Batteries that are stored for long periods will eventually lose all their charge, at about
1% to 10% per month. A "float" charge should be maintained on the batteries even
if they are not used. Batteries self-discharge much faster at higher temperatures. The old
myth about not storing batteries on concrete floors is just that - a myth. Lifespan can
also be seriously reduced at higher temperatures - most manufacturers state this as a 50%
loss in life for every 15 degrees F over 77 degrees cell temperature. Lifespan is
increased at the same rate if below 77 degrees, but capacity is reduced at lower
temperatures at the rate of 10% per 15 degrees F. Most deep cycle Lead-Acid batteries are
actually an alloy of Lead and Calcium and/or Lead and Antimony for better plate life.
- State of Charge
- State of charge, or conversely, the depth of discharge (DOD) can be determined by
measuring the voltage and/or the specific gravity of the acid with a hydrometer. This will
NOT tell you how good the battery condition is - only a sustained load test can do that.

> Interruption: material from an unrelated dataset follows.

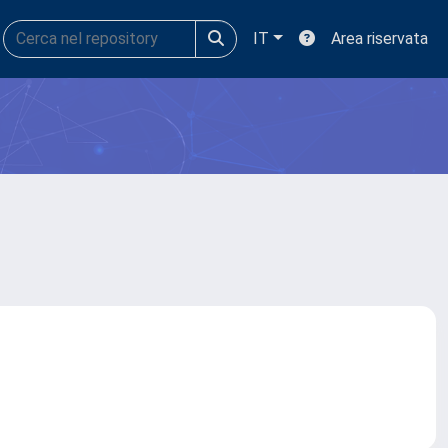
IT
Area riservata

Voltage on a fully charged battery will read 2.12 to 2.15 volts per cell, or 12.7 volts
for a 12 volt battery. At 50% the reading will be 2.03 VPC, and at 0% will be 1.75 VPC or
less. Specific gravity will be 1.265 for a fully charged cell, and 1.13 or less for a
totally discharged cell. Many batteries are sealed, and hydrometer reading cannot be
taken, so you must rely on voltage.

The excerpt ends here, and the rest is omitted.